Looking at the 22Q4 mutational data, I am realizing that some genes known to be mutated in CCLE cell lines are missing any mutation annotation (missing from the “overview” and the “characterization” tabs). An example is the ADAMTS2 gene for which no mutation information is listed. In the 22Q2 dataset (CCLE_mutations.csv), several SNPs were listed (223 to be precise) and I believe that they used to be visible in the 22Q2 portal characterization tab. SNPs for this gene are also listed in the 22Q4 “OmicsSomaticMutations.csv”. file, so it is not like the new mutation calling pipeline that is now being used has failed to “rediscover” these mutations.
The cell line “ACH-000943” is one of many listed in the OmicsSomaticMutations file as having a missense mutation to the ADAMTS2 gene, but this mutation is not listed in the mutation data for this cell line, on the portal “characterization” tab.
I am also finding that the 22Q4 “Damaging mutation” table contains data for “only” 16383 genes and ADAMTS2 gene is missing from the list. I thought that maybe now only “Damaging mutations” are shown on the portal, and perhaps the way to assess if a SNP is damaging or not has changed with the latest data release. However for other genes, silent mutations are listed (e.g. ADAMTS7 has mutation data listed in the overview tab and its silent mutations show up in the characterization tab, including one in the same “ACH-000943” cell line).
I would like to understand what is going on.
Thanks for your help.
The short version:
The reason why mutations for this gene (and others) appear in the OmicsSomaticMutations mutation file but are absent from the portal is due to these genes missing a valid Entrez Gene ID. This investigating lead us to discover there is a problem our code which looks up Entrez Gene ID in Biomart.

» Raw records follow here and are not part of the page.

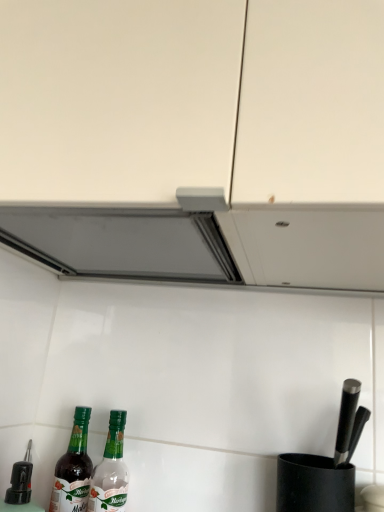 The image size is (384, 512). I want to click on green glass bottle at lower left, which is the first bottle in right-to-left order, so click(x=111, y=470).

What do you see at coordinates (111, 470) in the screenshot? I see `green glass bottle at lower left, which is the first bottle in right-to-left order` at bounding box center [111, 470].

The image size is (384, 512). What are the coordinates of `green glass bottle at lower left, the 2th bottle from the right` in the screenshot? It's located at (73, 469).

Measure the distance between green glass bottle at lower left, the 2th bottle from the right, and camera.

A distance of 27.55 inches exists between green glass bottle at lower left, the 2th bottle from the right, and camera.

What is the approximate height of green glass bottle at lower left, the 2th bottle from the right?

green glass bottle at lower left, the 2th bottle from the right, is 9.74 inches tall.

The height and width of the screenshot is (512, 384). What do you see at coordinates (73, 469) in the screenshot? I see `green glass bottle at lower left, marked as the first bottle in a left-to-right arrangement` at bounding box center [73, 469].

Where is `green glass bottle at lower left, which is the first bottle in right-to-left order`? Image resolution: width=384 pixels, height=512 pixels. green glass bottle at lower left, which is the first bottle in right-to-left order is located at coordinates (111, 470).

Considering the relative positions of green glass bottle at lower left, which appears as the second bottle when viewed from the left, and green glass bottle at lower left, the 2th bottle from the right, in the image provided, is green glass bottle at lower left, which appears as the second bottle when viewed from the left, to the right of green glass bottle at lower left, the 2th bottle from the right, from the viewer's perspective?

Yes.

Between green glass bottle at lower left, which appears as the second bottle when viewed from the left, and green glass bottle at lower left, marked as the first bottle in a left-to-right arrangement, which one is positioned in front?

green glass bottle at lower left, which appears as the second bottle when viewed from the left, is closer to the camera.

Considering the positions of point (118, 420) and point (85, 415), is point (118, 420) closer or farther from the camera than point (85, 415)?

Point (118, 420) is closer to the camera than point (85, 415).

From the image's perspective, relative to green glass bottle at lower left, the 2th bottle from the right, is green glass bottle at lower left, which appears as the second bottle when viewed from the left, above or below?

green glass bottle at lower left, which appears as the second bottle when viewed from the left, is below green glass bottle at lower left, the 2th bottle from the right.

From a real-world perspective, which is physically above, green glass bottle at lower left, which is the first bottle in right-to-left order, or green glass bottle at lower left, the 2th bottle from the right?

green glass bottle at lower left, which is the first bottle in right-to-left order, is physically above.

Considering the relative sizes of green glass bottle at lower left, which appears as the second bottle when viewed from the left, and green glass bottle at lower left, the 2th bottle from the right, in the image provided, is green glass bottle at lower left, which appears as the second bottle when viewed from the left, wider than green glass bottle at lower left, the 2th bottle from the right,?

No, green glass bottle at lower left, which appears as the second bottle when viewed from the left, is not wider than green glass bottle at lower left, the 2th bottle from the right.

Does green glass bottle at lower left, which is the first bottle in right-to-left order, have a greater height compared to green glass bottle at lower left, the 2th bottle from the right?

Result: Indeed, green glass bottle at lower left, which is the first bottle in right-to-left order, has a greater height compared to green glass bottle at lower left, the 2th bottle from the right.

Looking at the image, does green glass bottle at lower left, which is the first bottle in right-to-left order, seem bigger or smaller compared to green glass bottle at lower left, marked as the first bottle in a left-to-right arrangement?

Considering their sizes, green glass bottle at lower left, which is the first bottle in right-to-left order, takes up more space than green glass bottle at lower left, marked as the first bottle in a left-to-right arrangement.

Is green glass bottle at lower left, which appears as the second bottle when viewed from the left, located outside green glass bottle at lower left, the 2th bottle from the right?

Yes, green glass bottle at lower left, which appears as the second bottle when viewed from the left, is located beyond the bounds of green glass bottle at lower left, the 2th bottle from the right.

Does green glass bottle at lower left, which appears as the second bottle when viewed from the left, touch green glass bottle at lower left, the 2th bottle from the right?

Absolutely, green glass bottle at lower left, which appears as the second bottle when viewed from the left, is next to and touching green glass bottle at lower left, the 2th bottle from the right.

Could you tell me if green glass bottle at lower left, which appears as the second bottle when viewed from the left, is facing green glass bottle at lower left, the 2th bottle from the right?

No, green glass bottle at lower left, which appears as the second bottle when viewed from the left, is not oriented towards green glass bottle at lower left, the 2th bottle from the right.

How different are the orientations of green glass bottle at lower left, which appears as the second bottle when viewed from the left, and green glass bottle at lower left, marked as the first bottle in a left-to-right arrangement, in degrees?

green glass bottle at lower left, which appears as the second bottle when viewed from the left, and green glass bottle at lower left, marked as the first bottle in a left-to-right arrangement, are facing 0.000105 degrees away from each other.

How much distance is there between green glass bottle at lower left, which appears as the second bottle when viewed from the left, and green glass bottle at lower left, the 2th bottle from the right?

1.79 inches.

The width and height of the screenshot is (384, 512). In order to click on bottle above the green glass bottle at lower left, which appears as the second bottle when viewed from the left (from the image's perspective) in this screenshot , I will do `click(73, 469)`.

Is green glass bottle at lower left, the 2th bottle from the right, at the right side of green glass bottle at lower left, which is the first bottle in right-to-left order?

No, green glass bottle at lower left, the 2th bottle from the right, is not to the right of green glass bottle at lower left, which is the first bottle in right-to-left order.

Which object is closer to the camera, green glass bottle at lower left, marked as the first bottle in a left-to-right arrangement, or green glass bottle at lower left, which is the first bottle in right-to-left order?

green glass bottle at lower left, which is the first bottle in right-to-left order, is more forward.

Is point (73, 498) positioned after point (110, 478)?

No, (73, 498) is in front of (110, 478).

From the image's perspective, which object appears higher, green glass bottle at lower left, the 2th bottle from the right, or green glass bottle at lower left, which is the first bottle in right-to-left order?

green glass bottle at lower left, the 2th bottle from the right.

From a real-world perspective, which object stands above the other?

In real-world perspective, green glass bottle at lower left, which is the first bottle in right-to-left order, is above.

Which object is thinner, green glass bottle at lower left, marked as the first bottle in a left-to-right arrangement, or green glass bottle at lower left, which is the first bottle in right-to-left order?

With smaller width is green glass bottle at lower left, which is the first bottle in right-to-left order.

From the picture: Considering the sizes of objects green glass bottle at lower left, the 2th bottle from the right, and green glass bottle at lower left, which appears as the second bottle when viewed from the left, in the image provided, who is taller, green glass bottle at lower left, the 2th bottle from the right, or green glass bottle at lower left, which appears as the second bottle when viewed from the left,?

Standing taller between the two is green glass bottle at lower left, which appears as the second bottle when viewed from the left.

Based on their sizes in the image, would you say green glass bottle at lower left, the 2th bottle from the right, is bigger or smaller than green glass bottle at lower left, which is the first bottle in right-to-left order?

green glass bottle at lower left, the 2th bottle from the right, is smaller than green glass bottle at lower left, which is the first bottle in right-to-left order.

Can green glass bottle at lower left, which appears as the second bottle when viewed from the left, be found inside green glass bottle at lower left, the 2th bottle from the right?

No, green glass bottle at lower left, which appears as the second bottle when viewed from the left, is located outside of green glass bottle at lower left, the 2th bottle from the right.

Based on the photo, does green glass bottle at lower left, the 2th bottle from the right, touch green glass bottle at lower left, which is the first bottle in right-to-left order?

Yes, green glass bottle at lower left, the 2th bottle from the right, and green glass bottle at lower left, which is the first bottle in right-to-left order, clearly make contact.

Does green glass bottle at lower left, marked as the first bottle in a left-to-right arrangement, turn towards green glass bottle at lower left, which is the first bottle in right-to-left order?

No.

Looking at this image, how many degrees apart are the facing directions of green glass bottle at lower left, marked as the first bottle in a left-to-right arrangement, and green glass bottle at lower left, which is the first bottle in right-to-left order?

There is a 0.000105-degree angle between the facing directions of green glass bottle at lower left, marked as the first bottle in a left-to-right arrangement, and green glass bottle at lower left, which is the first bottle in right-to-left order.

How far apart are green glass bottle at lower left, the 2th bottle from the right, and green glass bottle at lower left, which is the first bottle in right-to-left order?

green glass bottle at lower left, the 2th bottle from the right, and green glass bottle at lower left, which is the first bottle in right-to-left order, are 1.79 inches apart from each other.

Locate an element on the screen. This screenshot has height=512, width=384. bottle behind the green glass bottle at lower left, which appears as the second bottle when viewed from the left is located at coordinates (73, 469).

The image size is (384, 512). What are the coordinates of `bottle on the left side of green glass bottle at lower left, which appears as the second bottle when viewed from the left` in the screenshot? It's located at pos(73,469).

Where is `bottle in front of the green glass bottle at lower left, the 2th bottle from the right`? The width and height of the screenshot is (384, 512). bottle in front of the green glass bottle at lower left, the 2th bottle from the right is located at coordinates (111, 470). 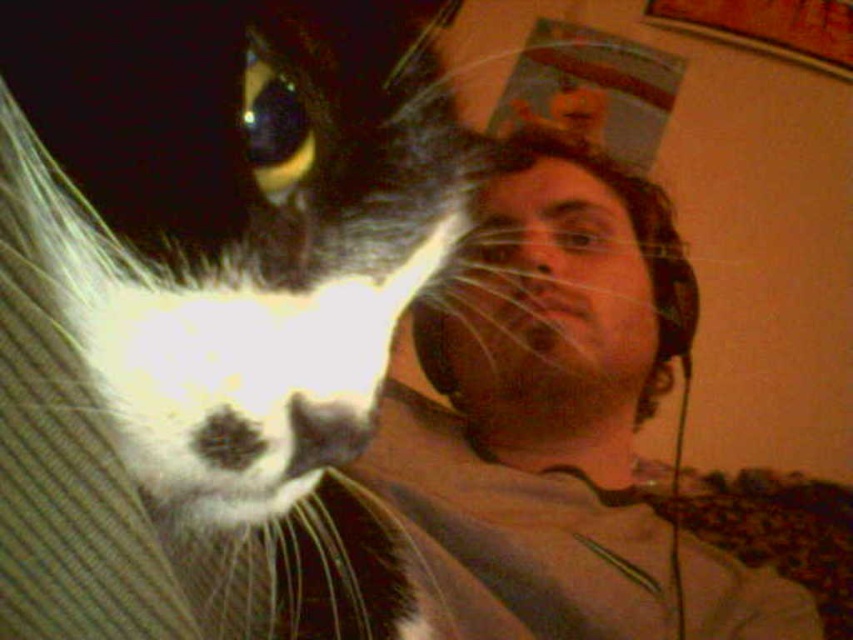 You are a photographer trying to capture the cat in the image. The cat is at point (221, 349). Where should you aim your camera to ensure the cat is centered in the frame?

The point (221, 349) indicates the black and white fur cat at left, so you should aim your camera at that coordinate to center the cat in the frame.

You are a photographer trying to capture a close shot of the black and white fur cat at left and the matte black headphones at upper right. Since you want both subjects to be in focus, you need to know which one is closer to the camera. Can you determine which is closer?

The black and white fur cat at left has a lesser height compared to the matte black headphones at upper right, so the cat is closer to the camera because objects closer to the camera appear larger in height than those further away.

You are trying to take a photo of the black and white fur cat at left and the matte black headphones at upper right. To ensure both are in frame, should you adjust your camera to the left or right?

The black and white fur cat at left is to the left of the matte black headphones at upper right, so you should adjust your camera to the right to ensure both are in frame. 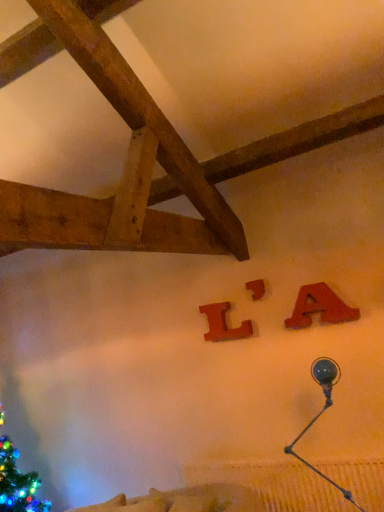 Question: Can you confirm if matte wood letter at center, the second alphabet in the left-to-right sequence, is positioned to the right of metallic blue lamp at upper right?

Choices:
 (A) no
 (B) yes

Answer: (A)

Question: Does matte wood letter at center, acting as the 2th alphabet starting from the front, have a greater width compared to metallic blue lamp at upper right?

Choices:
 (A) yes
 (B) no

Answer: (B)

Question: Is matte wood letter at center, the second alphabet in the left-to-right sequence, not within metallic blue lamp at upper right?

Choices:
 (A) no
 (B) yes

Answer: (B)

Question: From a real-world perspective, is matte wood letter at center, which ranks as the second alphabet in right-to-left order, over metallic blue lamp at upper right?

Choices:
 (A) yes
 (B) no

Answer: (A)

Question: From the image's perspective, does matte wood letter at center, acting as the 2th alphabet starting from the front, appear higher than metallic blue lamp at upper right?

Choices:
 (A) no
 (B) yes

Answer: (B)

Question: In terms of size, does wooden letter l at center, the first alphabet from the left, appear bigger or smaller than matte wood letter a at upper right, which is the first alphabet from front to back?

Choices:
 (A) small
 (B) big

Answer: (A)

Question: Is wooden letter l at center, the first alphabet from the left, situated inside matte wood letter a at upper right, which is the first alphabet from front to back, or outside?

Choices:
 (A) outside
 (B) inside

Answer: (A)

Question: Considering their positions, is wooden letter l at center, acting as the 3th alphabet starting from the front, located in front of or behind matte wood letter a at upper right, arranged as the third alphabet when viewed from the back?

Choices:
 (A) front
 (B) behind

Answer: (B)

Question: Is wooden letter l at center, acting as the 3th alphabet starting from the front, to the left or to the right of matte wood letter a at upper right, the first alphabet viewed from the right, in the image?

Choices:
 (A) left
 (B) right

Answer: (A)

Question: From a real-world perspective, is wooden letter l at center, the first alphabet from the left, physically located above or below metallic blue lamp at upper right?

Choices:
 (A) below
 (B) above

Answer: (B)

Question: Is point (244, 329) closer or farther from the camera than point (319, 358)?

Choices:
 (A) farther
 (B) closer

Answer: (A)

Question: Which is correct: wooden letter l at center, the first alphabet from the left, is inside metallic blue lamp at upper right, or outside of it?

Choices:
 (A) inside
 (B) outside

Answer: (B)

Question: Is wooden letter l at center, the 1th alphabet positioned from the back, in front of or behind metallic blue lamp at upper right in the image?

Choices:
 (A) behind
 (B) front

Answer: (A)

Question: From a real-world perspective, is matte wood letter a at upper right, arranged as the third alphabet when viewed from the back, above or below metallic blue lamp at upper right?

Choices:
 (A) below
 (B) above

Answer: (B)

Question: In the image, is matte wood letter a at upper right, the first alphabet viewed from the right, positioned in front of or behind metallic blue lamp at upper right?

Choices:
 (A) behind
 (B) front

Answer: (A)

We plan on fixing that as part of the next data release.
I looked into how many Hugo Symbols have an “Unknown” Entrez Gene ID, and there were ~6k which seems like a lot. However, when I look into what types of genes they are I see most are listed as non-protein coding genes, and the portal only displays protein coding genes. (Biomart reports most of these having gene types as lncRNA, processed_pseudogene, unprocessed_pseudogene, etc) Of that 6k, there’s only ~500 protein coding genes which have an Unknown Entrez Gene ID, or in other words <2% of the total number of genes in the mutations file. But again, 500 is more than I’d expect to be missing. ( And ADAMTS2 is included in that list of protein coding genes that somehow failed to find an Entrez Gene ID.)
I was expecting there to be some, because after identifying mutations, we annotate those with gene information using Funcotator, which provides us with an Ensemble Gene IDs. However, our other tools and the DepMap portal use Entrez Gene IDs to uniquely identify genes, so we use BioMart to map the Ensemble Gene ID to Entrez Gene IDs. However, there is not a strictly one-to-one mapping between Entrez IDs and Ensembl IDs as there are differences between NCBI’s database and Ensembl’s.
However, there does appear to be a problem in the code which did the mapping which caused some genes to not get assigned Entrez Gene IDs like they should have been. We’ll fix that for the next data release.
This problem has likely been out there for a awhile now. Thanks for reporting it so we can get it fixed!
Thanks Phil, for looking into it and providing the detailed explanation. I will look forward to the next data release.